In a smart bar in Clerkenwell, he explained, with a touch of awe, that he had visited Oxford, where the kid from Brooklyn found himself lionised by dons and local authors. How could I begin to reply?

Here was a writer born to immigrant parents who, with no advantages of birth or status, had imprinted his singular vision on the minds of millions of grateful readers all around the world. Yet he still cared deeply about the good opinion of the limey literati amid their slumbering spires.

Heller never stopped trying and (at some level) never quite believed his luck. Even the sure knowledge that he written one of the small handful of novels that will define the 20th century failed to supply the ultimate security that (as his books show) we can never hope to possess.

He had recently been working hard on a follow-up to his 1997 memoirs, Now and Then, and, always happy to meet his readers, came to the Cheltenham Festival in October.

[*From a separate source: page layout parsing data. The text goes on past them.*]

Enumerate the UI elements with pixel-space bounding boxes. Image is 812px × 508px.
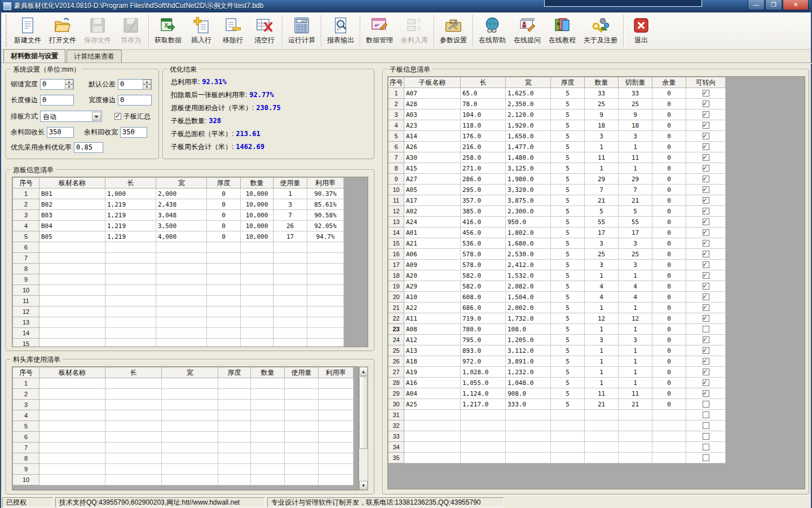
rotatable-checkbox[interactable] [703, 229, 709, 236]
row-number[interactable]: 2 [13, 389, 39, 400]
table-row[interactable]: 9A27286.01,980.0529290 [389, 174, 726, 185]
table-cell[interactable] [285, 464, 319, 475]
table-cell[interactable]: 33 [619, 88, 652, 99]
table-cell[interactable]: 0 [207, 199, 241, 210]
table-cell[interactable] [105, 242, 156, 253]
column-header[interactable]: 余量 [652, 77, 686, 88]
table-cell[interactable] [207, 242, 241, 253]
table-row[interactable]: 4A23118.01,920.0518180 [389, 120, 726, 131]
table-cell[interactable]: 1,219 [105, 210, 156, 221]
table-cell[interactable] [251, 410, 285, 421]
row-number[interactable]: 22 [389, 313, 404, 324]
row-number[interactable]: 30 [389, 399, 404, 410]
table-cell[interactable] [273, 339, 307, 348]
table-cell[interactable] [273, 328, 307, 339]
table-cell[interactable] [319, 421, 354, 432]
table-cell[interactable] [461, 442, 506, 453]
table-cell[interactable]: 1 [619, 324, 652, 335]
table-cell[interactable] [162, 400, 218, 410]
table-row[interactable]: 10 [13, 475, 354, 485]
table-row[interactable]: 15 [13, 339, 344, 348]
row-number[interactable]: 23 [389, 324, 404, 335]
table-row[interactable]: 23A08780.0108.05110 [389, 324, 726, 335]
table-cell[interactable]: 5 [551, 281, 585, 292]
rotatable-cell[interactable] [686, 281, 726, 292]
table-cell[interactable]: 0 [652, 131, 686, 142]
table-cell[interactable] [39, 242, 105, 253]
close-button[interactable]: ✕ [783, 0, 809, 10]
table-cell[interactable]: A28 [404, 99, 461, 110]
table-cell[interactable]: 1,980.0 [506, 174, 551, 185]
rotatable-cell[interactable] [686, 195, 726, 206]
table-cell[interactable]: 3 [585, 238, 619, 249]
rotatable-checkbox[interactable] [703, 433, 709, 440]
table-cell[interactable]: 94.7% [307, 231, 344, 242]
table-cell[interactable]: 1 [619, 270, 652, 281]
exit-button[interactable]: 退出 [625, 12, 657, 49]
row-number[interactable]: 4 [13, 221, 39, 231]
row-number[interactable]: 14 [13, 328, 39, 339]
table-cell[interactable]: 0 [652, 110, 686, 120]
row-number[interactable]: 10 [13, 475, 39, 485]
table-cell[interactable] [251, 475, 285, 485]
table-cell[interactable]: 608.0 [461, 292, 506, 303]
table-row[interactable]: 18A20582.01,532.05110 [389, 270, 726, 281]
table-cell[interactable] [105, 306, 156, 317]
table-row[interactable]: 13 [13, 317, 344, 328]
table-cell[interactable] [105, 317, 156, 328]
table-cell[interactable]: 1,477.0 [506, 142, 551, 152]
table-cell[interactable]: 10,000 [241, 210, 273, 221]
table-cell[interactable] [207, 328, 241, 339]
table-cell[interactable]: 5 [551, 152, 585, 163]
row-number[interactable]: 11 [389, 195, 404, 206]
rotatable-checkbox[interactable] [703, 176, 709, 182]
table-cell[interactable]: 0 [652, 185, 686, 195]
table-cell[interactable]: 5 [551, 270, 585, 281]
table-cell[interactable]: 5 [619, 206, 652, 217]
table-cell[interactable] [241, 264, 273, 274]
table-row[interactable]: 9 [13, 274, 344, 285]
table-cell[interactable] [273, 285, 307, 296]
row-number[interactable]: 28 [389, 378, 404, 388]
table-cell[interactable]: 9 [619, 110, 652, 120]
table-cell[interactable]: 1 [585, 367, 619, 378]
table-cell[interactable]: 55 [619, 217, 652, 227]
table-row[interactable]: 1 [13, 378, 354, 389]
rotatable-cell[interactable] [686, 345, 726, 356]
table-cell[interactable] [207, 285, 241, 296]
table-row[interactable]: 14 [13, 328, 344, 339]
table-cell[interactable]: 0 [652, 120, 686, 131]
row-number[interactable]: 31 [389, 410, 404, 421]
table-cell[interactable] [105, 432, 162, 443]
rotatable-checkbox[interactable] [703, 444, 709, 450]
rotatable-checkbox[interactable] [703, 283, 709, 290]
table-cell[interactable]: 21 [619, 195, 652, 206]
table-cell[interactable] [207, 264, 241, 274]
column-header[interactable]: 序号 [389, 77, 404, 88]
table-cell[interactable]: A10 [404, 292, 461, 303]
rotatable-checkbox[interactable] [703, 111, 709, 118]
row-number[interactable]: 24 [389, 335, 404, 345]
table-cell[interactable]: 18 [619, 120, 652, 131]
column-header[interactable]: 利用率 [319, 367, 354, 378]
table-cell[interactable]: A21 [404, 238, 461, 249]
column-header[interactable]: 子板名称 [404, 77, 461, 88]
table-cell[interactable]: A08 [404, 324, 461, 335]
table-cell[interactable]: 1 [619, 356, 652, 367]
table-cell[interactable] [218, 421, 251, 432]
table-cell[interactable]: 25 [585, 249, 619, 260]
table-cell[interactable] [285, 421, 319, 432]
table-cell[interactable] [652, 442, 686, 453]
column-header[interactable]: 可转向 [686, 77, 726, 88]
table-cell[interactable]: 2,000 [156, 189, 207, 199]
save-file-button[interactable]: 保存文件 [80, 12, 115, 49]
table-cell[interactable]: A18 [404, 356, 461, 367]
column-header[interactable]: 序号 [13, 178, 39, 189]
table-cell[interactable]: 5 [551, 142, 585, 152]
row-number[interactable]: 7 [13, 253, 39, 264]
row-number[interactable]: 4 [389, 120, 404, 131]
table-cell[interactable]: 17 [619, 227, 652, 238]
column-header[interactable]: 利用率 [307, 178, 344, 189]
table-cell[interactable] [241, 306, 273, 317]
table-cell[interactable] [207, 274, 241, 285]
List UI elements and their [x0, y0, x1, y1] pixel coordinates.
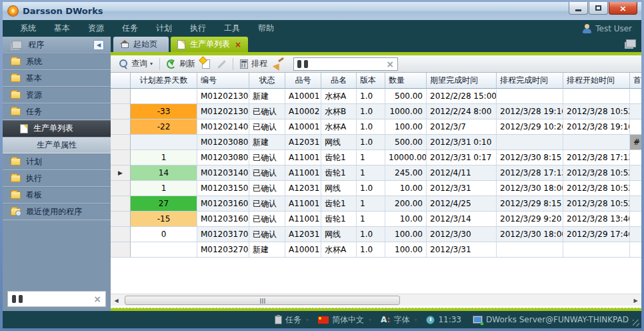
cell-qty[interactable]: 10000.00: [385, 150, 427, 166]
cell-sched_end[interactable]: 2012/3/29 10:20: [497, 119, 563, 135]
cell-sched_start[interactable]: 2012/3/28 10:52: [563, 104, 630, 119]
column-header-due[interactable]: 期望完成时间: [427, 73, 497, 89]
cell-diff[interactable]: [131, 242, 197, 258]
cell-due[interactable]: 2012/4/25: [427, 196, 497, 212]
cell-name[interactable]: 水杯B: [321, 104, 357, 119]
menu-item[interactable]: 资源: [88, 23, 104, 34]
cell-due[interactable]: 2012/3/7: [427, 119, 497, 135]
column-header-qty[interactable]: 数量: [385, 73, 427, 89]
cell-sched_end[interactable]: 2012/3/30 18:00: [497, 181, 563, 196]
cell-name[interactable]: 水杯A: [321, 119, 357, 135]
sidebar-item[interactable]: 计划: [3, 153, 111, 170]
cell-due[interactable]: 2012/3/30: [427, 227, 497, 242]
cell-status[interactable]: 已确认: [249, 150, 285, 166]
cell-item[interactable]: A12031: [285, 227, 321, 242]
cell-item[interactable]: A11001: [285, 212, 321, 227]
menu-item[interactable]: 基本: [54, 23, 70, 34]
cell-diff[interactable]: 14: [131, 166, 197, 181]
cell-sched_start[interactable]: 2012/3/29 17:46: [563, 227, 630, 242]
edit-button[interactable]: [213, 57, 229, 71]
cell-no[interactable]: M012030802: [197, 150, 249, 166]
cell-item[interactable]: A11001: [285, 166, 321, 181]
cell-qty[interactable]: 100.00: [385, 119, 427, 135]
row-selector-cell[interactable]: [111, 119, 131, 135]
column-header-item[interactable]: 品号: [285, 73, 321, 89]
sidebar-collapse-button[interactable]: ◀: [93, 40, 104, 50]
tab-close-icon[interactable]: ×: [235, 40, 241, 49]
cell-diff[interactable]: 1: [131, 150, 197, 166]
cell-sched_end[interactable]: [497, 242, 563, 258]
tab-inactive[interactable]: 起始页: [113, 37, 169, 52]
cell-due[interactable]: 2012/3/31: [427, 242, 497, 258]
cell-extra[interactable]: [630, 242, 641, 258]
cell-due[interactable]: 2012/3/31: [427, 181, 497, 196]
cell-status[interactable]: 新建: [249, 242, 285, 258]
row-selector-cell[interactable]: [111, 181, 131, 196]
sidebar-item[interactable]: 基本: [3, 70, 111, 87]
cell-ver[interactable]: 1.0: [357, 227, 385, 242]
cell-name[interactable]: 网线: [321, 181, 357, 196]
cell-ver[interactable]: 1.0: [357, 181, 385, 196]
horizontal-scrollbar[interactable]: ◀ ▶: [111, 294, 641, 306]
clear-button[interactable]: [271, 57, 288, 71]
cell-sched_start[interactable]: 2012/3/28 13:40: [563, 212, 630, 227]
cell-status[interactable]: 新建: [249, 135, 285, 150]
cell-ver[interactable]: 1.0: [357, 135, 385, 150]
cell-item[interactable]: A10001: [285, 242, 321, 258]
menu-item[interactable]: 系统: [20, 23, 36, 34]
refresh-button[interactable]: 刷新: [163, 57, 199, 71]
cell-ver[interactable]: 1.0: [357, 89, 385, 104]
cell-due[interactable]: 2012/4/11: [427, 166, 497, 181]
sidebar-item[interactable]: 任务: [3, 103, 111, 120]
cell-sched_start[interactable]: [563, 89, 630, 104]
column-header-no[interactable]: 编号: [197, 73, 249, 89]
cell-sched_end[interactable]: [497, 135, 563, 150]
scroll-left-icon[interactable]: ◀: [111, 294, 122, 306]
cell-ver[interactable]: 1.0: [357, 242, 385, 258]
cell-no[interactable]: M012031402: [197, 166, 249, 181]
cell-diff[interactable]: -33: [131, 104, 197, 119]
window-list-icon[interactable]: [626, 39, 636, 47]
cell-item[interactable]: A11001: [285, 196, 321, 212]
cell-sched_end[interactable]: 2012/3/30 8:15: [497, 150, 563, 166]
row-selector-cell[interactable]: [111, 104, 131, 119]
cell-status[interactable]: 已确认: [249, 212, 285, 227]
cell-no[interactable]: M012021401: [197, 119, 249, 135]
cell-no[interactable]: M012031602: [197, 212, 249, 227]
row-selector-cell[interactable]: [111, 135, 131, 150]
cell-extra[interactable]: [630, 166, 641, 181]
cell-name[interactable]: 齿轮1: [321, 212, 357, 227]
column-header-ver[interactable]: 版本: [357, 73, 385, 89]
cell-status[interactable]: 已确认: [249, 104, 285, 119]
cell-status[interactable]: 已确认: [249, 166, 285, 181]
cell-qty[interactable]: 200.00: [385, 196, 427, 212]
row-selector-cell[interactable]: [111, 150, 131, 166]
sidebar-item[interactable]: 生产单列表: [3, 120, 111, 137]
cell-name[interactable]: 水杯A: [321, 89, 357, 104]
resize-grip[interactable]: [633, 320, 639, 326]
cell-sched_end[interactable]: 2012/3/29 9:20: [497, 212, 563, 227]
cell-item[interactable]: A12031: [285, 135, 321, 150]
cell-sched_start[interactable]: 2012/3/28 10:52: [563, 181, 630, 196]
cell-extra[interactable]: [630, 181, 641, 196]
sidebar-item[interactable]: 生产单属性: [3, 137, 111, 153]
cell-sched_start[interactable]: 2012/3/28 17:13: [563, 150, 630, 166]
sidebar-item[interactable]: 系统: [3, 53, 111, 70]
cell-name[interactable]: 齿轮1: [321, 166, 357, 181]
font-menu[interactable]: A: 字体 ▾: [381, 314, 417, 326]
minimize-button[interactable]: [569, 2, 588, 15]
user-box[interactable]: Test User: [583, 20, 632, 37]
column-header-sched_end[interactable]: 排程完成时间: [497, 73, 563, 89]
column-header-name[interactable]: 品名: [321, 73, 357, 89]
cell-no[interactable]: M012031501: [197, 181, 249, 196]
cell-item[interactable]: A11001: [285, 150, 321, 166]
cell-qty[interactable]: 10.00: [385, 212, 427, 227]
cell-sched_end[interactable]: 2012/3/28 17:13: [497, 166, 563, 181]
cell-status[interactable]: 已确认: [249, 196, 285, 212]
cell-item[interactable]: A10002: [285, 104, 321, 119]
cell-diff[interactable]: [131, 89, 197, 104]
restore-button[interactable]: [589, 2, 608, 15]
scroll-right-icon[interactable]: ▶: [630, 294, 641, 306]
cell-extra[interactable]: [630, 150, 641, 166]
cell-sched_end[interactable]: 2012/3/30 18:00: [497, 227, 563, 242]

"He was the antithesis of the reserved writer," said his UK publisher Martin Fletcher, editorial director at Simon & Schuster. "He was a delight to work with, and was always so grateful for anything that anyone did for him." A hard-driving edge - and a sense of wonder that he had come so far - never deserted Heller.

The message that no mortal can ever just sit back and relax emerges not just from the paranoid world of Catch-22 but from the often undervalued books that followed: in the corporate and domestic horrors of Something Happened and Good as Gold, and the comically metaphysical angst of King David in God Knows.

In the 1980s, Heller suffered an obscure paralytic illness. Characteristically, he re-shaped this mysterious blow of fate into a sparky and challenging book (co-written with Speed Vogel), No Laughing Matter. Except, in Heller's hands, it was.

The central conceit of Catch-22 (originally entitled Catch-18) made him the wise-cracking, yarn-spinning Kafka of the Coca-Cola generation.

Of course, the book's razor-edged comedy reflects a young airman's harrowing ordeal in Italy in the latter stages of the Second World War.

Its pioneering portrait of an absurd bureaucracy that shelters and destroys its pawns became the finest fictional paradigm of life in late 20th-century institutions.

Yossarian, patron saint of the awkward squad, sustained his revolt against the system. So did Heller.

Yet he, and all his readers, knew that it was the archetypal spiv, Milo Mindbender, who had inherited the earth.

In a world of ruthless Cathcarts and smarmy Mindbenders - at school, at work, at home, in politics - Joseph Heller gave two generations the courage and the wit to dissent.